Your output should be the lines from the one that contains "Answer in <instances>...</instances>. Show" to the end of the listing, transcribed exactly. Include nothing else.

• • • • •

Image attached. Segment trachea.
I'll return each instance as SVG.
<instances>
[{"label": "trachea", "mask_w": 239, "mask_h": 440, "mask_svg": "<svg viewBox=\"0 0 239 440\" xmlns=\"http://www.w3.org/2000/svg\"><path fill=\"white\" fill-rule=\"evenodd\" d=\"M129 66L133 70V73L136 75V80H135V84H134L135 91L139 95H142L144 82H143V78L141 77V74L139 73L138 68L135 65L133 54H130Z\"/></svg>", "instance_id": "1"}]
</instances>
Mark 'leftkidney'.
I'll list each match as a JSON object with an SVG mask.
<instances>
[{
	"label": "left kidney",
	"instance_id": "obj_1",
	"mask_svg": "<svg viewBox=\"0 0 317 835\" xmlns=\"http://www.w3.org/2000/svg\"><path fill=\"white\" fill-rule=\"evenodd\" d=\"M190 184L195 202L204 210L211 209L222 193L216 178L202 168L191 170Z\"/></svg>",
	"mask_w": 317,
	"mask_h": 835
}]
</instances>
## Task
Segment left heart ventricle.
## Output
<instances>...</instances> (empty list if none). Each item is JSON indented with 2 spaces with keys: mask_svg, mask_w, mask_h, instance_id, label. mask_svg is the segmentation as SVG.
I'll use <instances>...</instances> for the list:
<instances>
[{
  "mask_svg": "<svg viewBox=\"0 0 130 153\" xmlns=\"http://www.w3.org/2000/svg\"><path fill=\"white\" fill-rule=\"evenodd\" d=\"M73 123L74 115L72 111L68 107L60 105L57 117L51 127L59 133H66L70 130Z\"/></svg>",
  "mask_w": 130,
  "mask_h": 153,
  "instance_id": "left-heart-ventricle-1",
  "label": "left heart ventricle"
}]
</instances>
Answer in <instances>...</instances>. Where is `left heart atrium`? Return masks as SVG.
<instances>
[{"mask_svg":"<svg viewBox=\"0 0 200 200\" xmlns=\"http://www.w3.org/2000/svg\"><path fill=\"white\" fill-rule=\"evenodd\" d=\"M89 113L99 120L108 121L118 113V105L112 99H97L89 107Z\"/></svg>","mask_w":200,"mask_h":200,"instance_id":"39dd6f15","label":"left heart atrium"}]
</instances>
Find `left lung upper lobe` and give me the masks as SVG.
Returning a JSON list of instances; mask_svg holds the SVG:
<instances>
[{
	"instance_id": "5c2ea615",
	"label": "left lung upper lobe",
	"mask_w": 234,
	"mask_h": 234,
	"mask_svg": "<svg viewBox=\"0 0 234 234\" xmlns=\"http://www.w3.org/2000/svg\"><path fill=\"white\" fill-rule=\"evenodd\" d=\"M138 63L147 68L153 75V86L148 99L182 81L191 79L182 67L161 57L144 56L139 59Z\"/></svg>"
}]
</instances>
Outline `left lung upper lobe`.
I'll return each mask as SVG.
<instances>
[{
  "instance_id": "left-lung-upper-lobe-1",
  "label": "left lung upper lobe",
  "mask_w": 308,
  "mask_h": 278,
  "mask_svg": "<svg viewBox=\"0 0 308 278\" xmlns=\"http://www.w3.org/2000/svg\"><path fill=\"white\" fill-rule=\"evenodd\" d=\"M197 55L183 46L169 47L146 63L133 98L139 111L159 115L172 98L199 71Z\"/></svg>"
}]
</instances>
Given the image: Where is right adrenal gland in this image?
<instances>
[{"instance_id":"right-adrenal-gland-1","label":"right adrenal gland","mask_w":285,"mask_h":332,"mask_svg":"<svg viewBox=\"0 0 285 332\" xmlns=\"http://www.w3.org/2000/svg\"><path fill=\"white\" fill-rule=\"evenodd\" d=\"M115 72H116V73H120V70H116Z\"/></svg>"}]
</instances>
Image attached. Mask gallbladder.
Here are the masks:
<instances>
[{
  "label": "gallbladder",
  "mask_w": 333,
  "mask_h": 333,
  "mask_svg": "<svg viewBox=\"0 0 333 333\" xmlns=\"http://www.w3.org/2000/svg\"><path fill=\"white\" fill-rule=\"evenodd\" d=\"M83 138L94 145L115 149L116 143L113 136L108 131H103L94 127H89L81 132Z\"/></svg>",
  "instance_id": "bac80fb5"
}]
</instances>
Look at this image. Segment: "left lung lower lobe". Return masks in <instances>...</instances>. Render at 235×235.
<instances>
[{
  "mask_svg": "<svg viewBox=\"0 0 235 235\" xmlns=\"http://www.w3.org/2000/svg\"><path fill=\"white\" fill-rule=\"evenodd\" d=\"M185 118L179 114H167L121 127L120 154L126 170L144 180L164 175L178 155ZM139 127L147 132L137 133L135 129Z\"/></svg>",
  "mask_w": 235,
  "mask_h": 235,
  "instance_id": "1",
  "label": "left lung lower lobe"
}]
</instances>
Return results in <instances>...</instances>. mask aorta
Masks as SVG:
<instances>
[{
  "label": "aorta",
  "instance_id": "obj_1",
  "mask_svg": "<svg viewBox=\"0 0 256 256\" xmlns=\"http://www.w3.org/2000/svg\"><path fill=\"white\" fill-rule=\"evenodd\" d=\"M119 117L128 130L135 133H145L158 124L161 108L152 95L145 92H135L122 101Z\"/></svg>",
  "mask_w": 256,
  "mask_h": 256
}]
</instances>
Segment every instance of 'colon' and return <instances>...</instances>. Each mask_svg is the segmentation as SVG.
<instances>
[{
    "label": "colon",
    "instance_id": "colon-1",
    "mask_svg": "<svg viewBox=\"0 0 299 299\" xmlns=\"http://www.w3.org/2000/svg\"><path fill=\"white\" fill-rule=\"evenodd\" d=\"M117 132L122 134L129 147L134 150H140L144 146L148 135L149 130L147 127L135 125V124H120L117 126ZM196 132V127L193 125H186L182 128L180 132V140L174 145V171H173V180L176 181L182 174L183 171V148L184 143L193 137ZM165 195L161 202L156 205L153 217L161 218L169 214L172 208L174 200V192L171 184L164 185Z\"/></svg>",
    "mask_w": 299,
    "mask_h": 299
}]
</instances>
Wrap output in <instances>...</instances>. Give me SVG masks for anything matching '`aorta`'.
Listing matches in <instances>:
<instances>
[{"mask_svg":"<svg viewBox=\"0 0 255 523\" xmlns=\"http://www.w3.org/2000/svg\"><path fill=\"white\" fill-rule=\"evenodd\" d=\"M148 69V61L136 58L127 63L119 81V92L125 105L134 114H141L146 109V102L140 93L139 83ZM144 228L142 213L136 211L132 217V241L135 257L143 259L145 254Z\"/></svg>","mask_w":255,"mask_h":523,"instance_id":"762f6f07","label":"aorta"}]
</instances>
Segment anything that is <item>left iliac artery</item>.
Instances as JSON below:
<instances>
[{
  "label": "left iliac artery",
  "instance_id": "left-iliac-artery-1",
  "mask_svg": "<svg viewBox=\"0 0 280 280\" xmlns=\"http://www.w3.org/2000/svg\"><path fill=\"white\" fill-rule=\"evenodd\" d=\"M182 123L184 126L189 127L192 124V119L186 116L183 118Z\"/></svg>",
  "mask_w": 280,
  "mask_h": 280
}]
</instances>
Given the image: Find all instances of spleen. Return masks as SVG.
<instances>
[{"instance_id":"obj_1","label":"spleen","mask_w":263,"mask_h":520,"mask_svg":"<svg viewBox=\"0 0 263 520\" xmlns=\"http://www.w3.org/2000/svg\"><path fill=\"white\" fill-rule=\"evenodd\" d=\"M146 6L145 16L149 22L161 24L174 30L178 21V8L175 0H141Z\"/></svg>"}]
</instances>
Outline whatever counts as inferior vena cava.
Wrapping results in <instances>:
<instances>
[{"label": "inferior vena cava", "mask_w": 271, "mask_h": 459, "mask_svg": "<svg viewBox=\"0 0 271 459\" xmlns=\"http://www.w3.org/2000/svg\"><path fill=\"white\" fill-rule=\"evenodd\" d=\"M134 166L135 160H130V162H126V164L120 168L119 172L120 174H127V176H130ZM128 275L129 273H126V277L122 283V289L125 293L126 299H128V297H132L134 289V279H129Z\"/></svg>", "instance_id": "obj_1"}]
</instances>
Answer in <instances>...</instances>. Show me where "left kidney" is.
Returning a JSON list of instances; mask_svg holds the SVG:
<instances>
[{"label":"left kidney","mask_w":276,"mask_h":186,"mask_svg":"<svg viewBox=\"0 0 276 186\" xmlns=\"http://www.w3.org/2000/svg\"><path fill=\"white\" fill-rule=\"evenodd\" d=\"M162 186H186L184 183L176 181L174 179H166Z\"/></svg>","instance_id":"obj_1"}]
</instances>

• • • • •

▶ **Exercise solution**
Answer in <instances>...</instances>. Show me where "left kidney" is.
Returning a JSON list of instances; mask_svg holds the SVG:
<instances>
[{"label":"left kidney","mask_w":276,"mask_h":186,"mask_svg":"<svg viewBox=\"0 0 276 186\" xmlns=\"http://www.w3.org/2000/svg\"><path fill=\"white\" fill-rule=\"evenodd\" d=\"M162 186H186L184 183L176 181L174 179H166Z\"/></svg>","instance_id":"obj_1"}]
</instances>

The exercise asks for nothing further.